* _EXERCISE BRIEF_:
Could you repeat exactly the lines from the one containing "CUENTOS DEL VI" through the last line of the records, with no pictures?

* _EXCERPTED DATA_:
◆ ◆ ◆ ◆ ◆ ◆ ◆

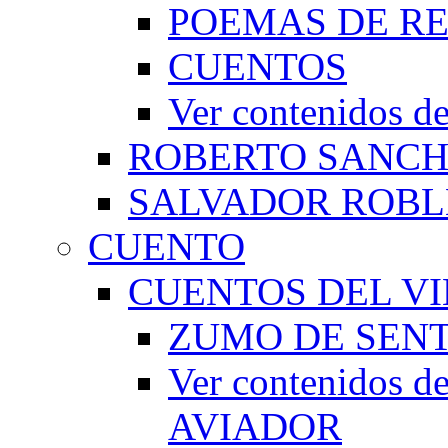
POEMAS DE RE
CUENTOS
Ver contenidos
ROBERTO SANC
SALVADOR ROBL
CUENTO
CUENTOS DEL VI
ZUMO DE SEN
Ver contenidos
AVIADOR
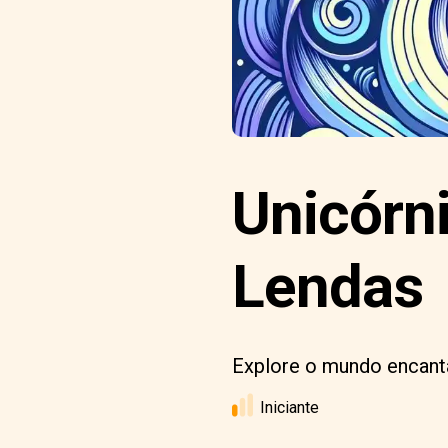
Unicórni
Lendas
Explore o mundo encanta
Iniciante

◆ ◆ ◆ ◆ ◆ ◆ ◆

* _RESULT OF THE TASK_:
CUENTOS DEL VI
ZUMO DE SEN
Ver contenidos
AVIADOR
Unicórni
Lendas
Explore o mundo encanta
Iniciante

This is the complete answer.